Le 6 mars dernier, la Commission européenne annonça une amende de 5,2 millions d’euros à l’entreprise de légumes frais et en conserve de La Rioja Riberebro pour sa participation, pendant plus d’un an, dans une entente de prix et de partage de clients dans le marché européen des champignons en conserve.

A l’égard de cette même entente, la Commission européenne avait adopté le 25 juin 2014 (affaire AT.39965) une décision de transaction (settlement) concernant les entreprises Bonduelle, Lutèce et Prochamp (32 millions d’euros d’amende au total pour Bonduelle et Prochamp ; tandis que Lutèce bénéficia de l’immunité demandée). Une transaction que Riberebro avait refusée.

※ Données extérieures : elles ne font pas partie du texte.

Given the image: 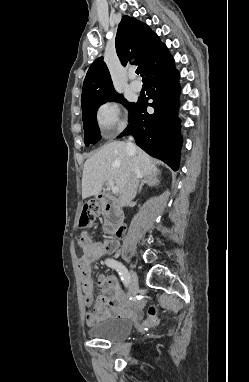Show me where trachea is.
<instances>
[{
    "instance_id": "1",
    "label": "trachea",
    "mask_w": 249,
    "mask_h": 382,
    "mask_svg": "<svg viewBox=\"0 0 249 382\" xmlns=\"http://www.w3.org/2000/svg\"><path fill=\"white\" fill-rule=\"evenodd\" d=\"M140 73V70H139V68H137V70H136V74H139Z\"/></svg>"
}]
</instances>
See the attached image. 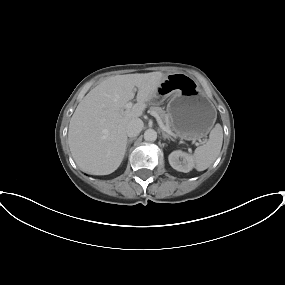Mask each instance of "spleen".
Returning a JSON list of instances; mask_svg holds the SVG:
<instances>
[{"label":"spleen","instance_id":"spleen-1","mask_svg":"<svg viewBox=\"0 0 285 285\" xmlns=\"http://www.w3.org/2000/svg\"><path fill=\"white\" fill-rule=\"evenodd\" d=\"M223 143V131L220 124H216L209 134V139L203 146L196 148L193 154L195 168L204 171L209 168L220 154Z\"/></svg>","mask_w":285,"mask_h":285}]
</instances>
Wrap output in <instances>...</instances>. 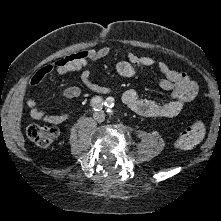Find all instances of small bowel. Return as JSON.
Masks as SVG:
<instances>
[{
    "label": "small bowel",
    "mask_w": 221,
    "mask_h": 221,
    "mask_svg": "<svg viewBox=\"0 0 221 221\" xmlns=\"http://www.w3.org/2000/svg\"><path fill=\"white\" fill-rule=\"evenodd\" d=\"M109 53L106 46L90 48L75 52L69 56L57 59L52 64L41 67L31 78V85H38L50 73L64 74L71 71L81 70V81L90 91L98 94H109L111 89L101 86L91 80L89 62L97 61ZM155 64L152 57L139 55L128 51L127 59L116 65V72L122 77H132L140 68H148ZM158 71L164 76L159 81V86L170 92L171 100L166 103L141 98L136 91L130 89L123 92L122 102L132 111L147 117H174L179 114L186 105L193 101L199 92L198 84L187 74L175 70L164 62L157 64ZM81 91L76 86L64 89L63 96L67 99L77 98ZM26 106L30 109V115L34 119L42 120L50 124H61L70 118L69 113L48 114L38 109L37 101L32 98L25 99Z\"/></svg>",
    "instance_id": "c3829d8e"
}]
</instances>
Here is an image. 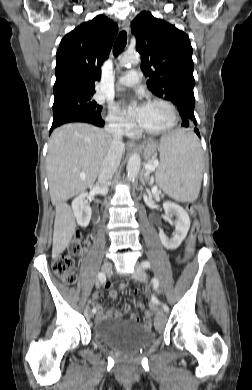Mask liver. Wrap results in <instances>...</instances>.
Here are the masks:
<instances>
[{
    "mask_svg": "<svg viewBox=\"0 0 252 390\" xmlns=\"http://www.w3.org/2000/svg\"><path fill=\"white\" fill-rule=\"evenodd\" d=\"M111 142L105 130L85 123L66 124L53 131L46 157L49 193L56 207L53 258L68 247L76 229L66 201L93 186Z\"/></svg>",
    "mask_w": 252,
    "mask_h": 390,
    "instance_id": "liver-1",
    "label": "liver"
}]
</instances>
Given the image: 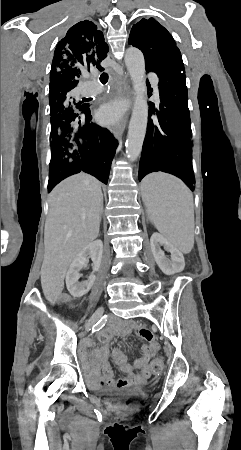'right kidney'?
Returning a JSON list of instances; mask_svg holds the SVG:
<instances>
[{
  "instance_id": "1",
  "label": "right kidney",
  "mask_w": 241,
  "mask_h": 450,
  "mask_svg": "<svg viewBox=\"0 0 241 450\" xmlns=\"http://www.w3.org/2000/svg\"><path fill=\"white\" fill-rule=\"evenodd\" d=\"M102 252L103 244L101 240H95V242H91V244L85 246L75 256L66 276L67 290L73 298H81V296H84V294H87L91 290L96 280L95 272H98L100 268ZM88 258H91L93 262V274L85 282H78L79 278H81L79 272L85 264H88Z\"/></svg>"
}]
</instances>
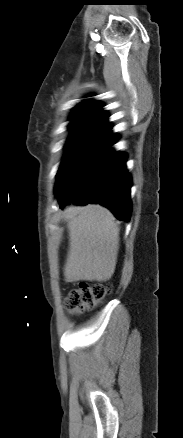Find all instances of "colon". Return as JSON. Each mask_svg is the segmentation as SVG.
I'll return each instance as SVG.
<instances>
[{"label":"colon","mask_w":183,"mask_h":438,"mask_svg":"<svg viewBox=\"0 0 183 438\" xmlns=\"http://www.w3.org/2000/svg\"><path fill=\"white\" fill-rule=\"evenodd\" d=\"M110 292L107 285L81 282L76 288L70 291L66 304L72 314H79L93 309Z\"/></svg>","instance_id":"1"}]
</instances>
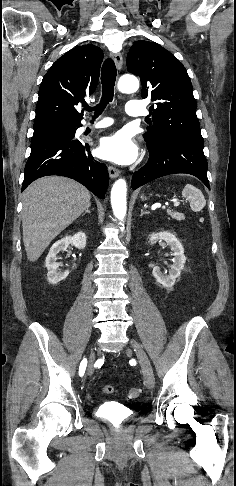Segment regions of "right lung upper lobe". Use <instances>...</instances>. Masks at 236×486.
Returning <instances> with one entry per match:
<instances>
[{"instance_id":"right-lung-upper-lobe-1","label":"right lung upper lobe","mask_w":236,"mask_h":486,"mask_svg":"<svg viewBox=\"0 0 236 486\" xmlns=\"http://www.w3.org/2000/svg\"><path fill=\"white\" fill-rule=\"evenodd\" d=\"M102 59V50L94 45L75 47L60 57L43 77L34 126L81 122L78 106L95 91Z\"/></svg>"}]
</instances>
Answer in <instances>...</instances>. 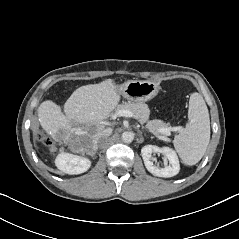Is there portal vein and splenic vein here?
Returning a JSON list of instances; mask_svg holds the SVG:
<instances>
[{
  "instance_id": "18ae733b",
  "label": "portal vein and splenic vein",
  "mask_w": 239,
  "mask_h": 239,
  "mask_svg": "<svg viewBox=\"0 0 239 239\" xmlns=\"http://www.w3.org/2000/svg\"><path fill=\"white\" fill-rule=\"evenodd\" d=\"M121 116H124V117H135V115H134L131 111H128V110H119V111L113 116V118L121 117ZM171 130H172L171 128H163V129H161V132H162V134L169 136ZM159 138L161 139L162 137H159Z\"/></svg>"
}]
</instances>
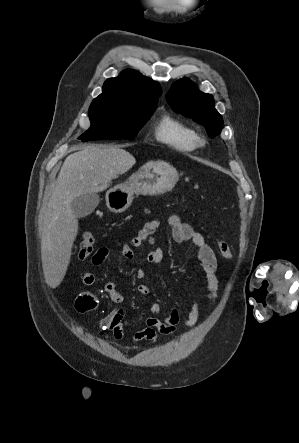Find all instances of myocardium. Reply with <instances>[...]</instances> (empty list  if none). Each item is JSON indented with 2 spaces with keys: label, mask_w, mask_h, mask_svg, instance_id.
<instances>
[{
  "label": "myocardium",
  "mask_w": 299,
  "mask_h": 443,
  "mask_svg": "<svg viewBox=\"0 0 299 443\" xmlns=\"http://www.w3.org/2000/svg\"><path fill=\"white\" fill-rule=\"evenodd\" d=\"M203 143H204L203 139L199 138V139H198V144H199V145H202Z\"/></svg>",
  "instance_id": "1"
}]
</instances>
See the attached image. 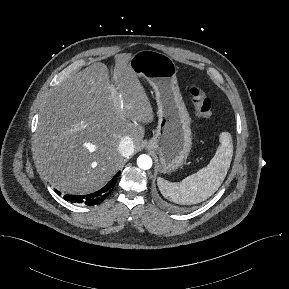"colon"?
Wrapping results in <instances>:
<instances>
[{
  "instance_id": "1",
  "label": "colon",
  "mask_w": 289,
  "mask_h": 289,
  "mask_svg": "<svg viewBox=\"0 0 289 289\" xmlns=\"http://www.w3.org/2000/svg\"><path fill=\"white\" fill-rule=\"evenodd\" d=\"M190 94L196 116L202 120H209L212 116V106L205 92L199 87H193Z\"/></svg>"
}]
</instances>
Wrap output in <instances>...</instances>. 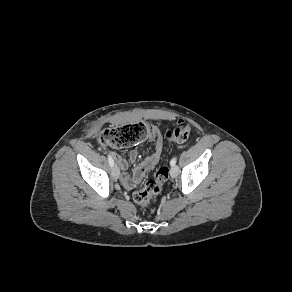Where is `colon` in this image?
I'll return each instance as SVG.
<instances>
[{
  "instance_id": "obj_1",
  "label": "colon",
  "mask_w": 292,
  "mask_h": 292,
  "mask_svg": "<svg viewBox=\"0 0 292 292\" xmlns=\"http://www.w3.org/2000/svg\"><path fill=\"white\" fill-rule=\"evenodd\" d=\"M190 133V125L180 120L174 127L168 129L165 135L170 141L182 143L189 138ZM156 135L157 130L151 124L136 122L123 126L106 128L99 134L97 140L98 143L103 146L119 148L136 144L145 139H152ZM168 175L169 170L166 166H161L156 169L153 178L148 180L142 189L134 193V201L141 206H149L152 199L161 192L165 181L168 179Z\"/></svg>"
}]
</instances>
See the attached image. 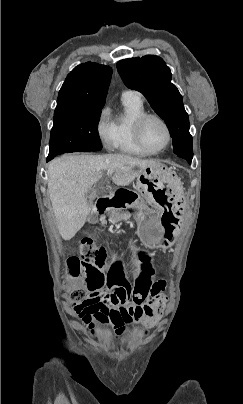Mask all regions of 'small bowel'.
<instances>
[{
  "mask_svg": "<svg viewBox=\"0 0 243 404\" xmlns=\"http://www.w3.org/2000/svg\"><path fill=\"white\" fill-rule=\"evenodd\" d=\"M137 261L141 268L133 284L118 261L113 262L107 273L95 274L87 282L89 295L74 306V311L92 333L96 324H100L113 329L118 337L131 323L151 327L161 318L166 284L154 280L150 253L137 252ZM135 292H142L145 297L141 303L131 304L129 298Z\"/></svg>",
  "mask_w": 243,
  "mask_h": 404,
  "instance_id": "1",
  "label": "small bowel"
}]
</instances>
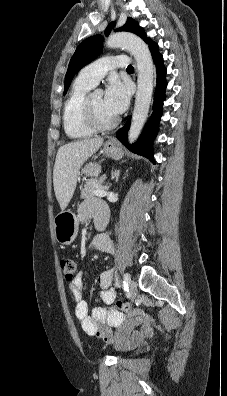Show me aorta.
I'll return each mask as SVG.
<instances>
[{"mask_svg": "<svg viewBox=\"0 0 227 396\" xmlns=\"http://www.w3.org/2000/svg\"><path fill=\"white\" fill-rule=\"evenodd\" d=\"M106 46L109 48L123 47L130 51L136 60L138 86L132 122L128 133V140L130 143H133L138 138L144 126L151 103L154 79L151 53L141 38L127 32L111 34L106 41Z\"/></svg>", "mask_w": 227, "mask_h": 396, "instance_id": "obj_1", "label": "aorta"}]
</instances>
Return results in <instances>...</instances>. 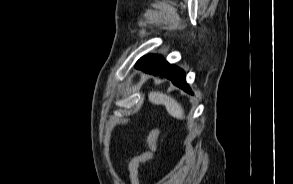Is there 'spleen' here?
I'll return each instance as SVG.
<instances>
[{
    "instance_id": "obj_1",
    "label": "spleen",
    "mask_w": 293,
    "mask_h": 184,
    "mask_svg": "<svg viewBox=\"0 0 293 184\" xmlns=\"http://www.w3.org/2000/svg\"><path fill=\"white\" fill-rule=\"evenodd\" d=\"M149 101L155 105H164L167 112L176 119H184V110L180 103L173 97L161 92H150L148 95Z\"/></svg>"
}]
</instances>
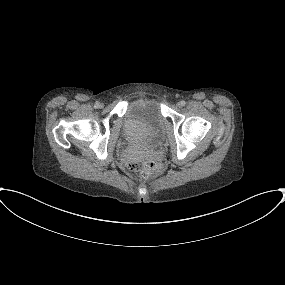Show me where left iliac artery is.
<instances>
[{
  "label": "left iliac artery",
  "mask_w": 285,
  "mask_h": 285,
  "mask_svg": "<svg viewBox=\"0 0 285 285\" xmlns=\"http://www.w3.org/2000/svg\"><path fill=\"white\" fill-rule=\"evenodd\" d=\"M186 102L184 100L181 101V105L185 106Z\"/></svg>",
  "instance_id": "obj_1"
}]
</instances>
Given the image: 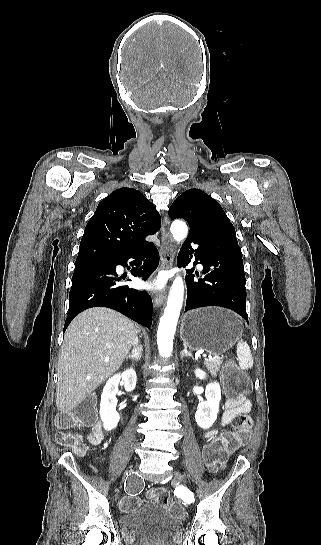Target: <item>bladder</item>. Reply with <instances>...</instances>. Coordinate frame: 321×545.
Here are the masks:
<instances>
[{"mask_svg":"<svg viewBox=\"0 0 321 545\" xmlns=\"http://www.w3.org/2000/svg\"><path fill=\"white\" fill-rule=\"evenodd\" d=\"M119 525L122 539L129 545H172L183 530L181 521L158 503L124 512Z\"/></svg>","mask_w":321,"mask_h":545,"instance_id":"1","label":"bladder"}]
</instances>
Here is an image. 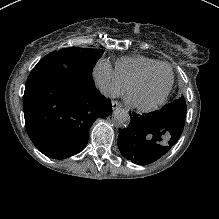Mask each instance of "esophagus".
<instances>
[{"label": "esophagus", "instance_id": "obj_1", "mask_svg": "<svg viewBox=\"0 0 219 219\" xmlns=\"http://www.w3.org/2000/svg\"><path fill=\"white\" fill-rule=\"evenodd\" d=\"M122 106V104L120 103V102H118V101H112V109L114 110V109H117V108H119V107H121Z\"/></svg>", "mask_w": 219, "mask_h": 219}]
</instances>
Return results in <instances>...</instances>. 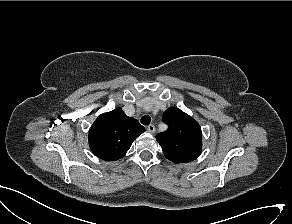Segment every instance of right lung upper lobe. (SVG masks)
Wrapping results in <instances>:
<instances>
[{
  "label": "right lung upper lobe",
  "mask_w": 292,
  "mask_h": 224,
  "mask_svg": "<svg viewBox=\"0 0 292 224\" xmlns=\"http://www.w3.org/2000/svg\"><path fill=\"white\" fill-rule=\"evenodd\" d=\"M144 131L145 128L136 119L128 117L122 108H117L95 120L89 130V146L93 154L102 160H118Z\"/></svg>",
  "instance_id": "obj_1"
}]
</instances>
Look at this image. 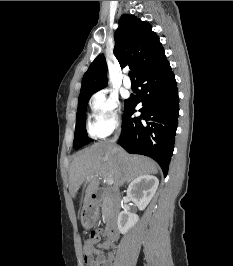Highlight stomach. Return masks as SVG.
<instances>
[{
    "mask_svg": "<svg viewBox=\"0 0 233 266\" xmlns=\"http://www.w3.org/2000/svg\"><path fill=\"white\" fill-rule=\"evenodd\" d=\"M83 215H84L82 217L83 225L86 227H90L95 220V216H96L95 213L92 211L86 210V212Z\"/></svg>",
    "mask_w": 233,
    "mask_h": 266,
    "instance_id": "0dacf381",
    "label": "stomach"
}]
</instances>
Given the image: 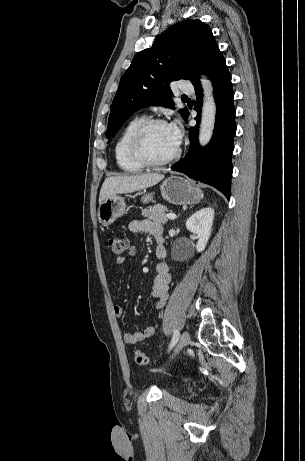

L’entente concerna les ventes de champignons aux marques blanches, moyennant des appels d’offres, au détail et en gros dans le secteur alimentaire (supermarchés et clients professionnels comme des restaurateurs).

Le but de l’entente était de stabiliser les parts de marché et d’arrêter la chute de prix, et ce par le biais d’un pacte de non-agression, avec un système de compensation en cas de transfert de clients, et de prix minimums. Pour atteindre cet objectif, les participants à l’entente échangèrent des informations confidentielles sur leurs offres, fixèrent des prix minimums, s’assignèrent des clientes et se mirent d’accord sur des objectifs de volumes.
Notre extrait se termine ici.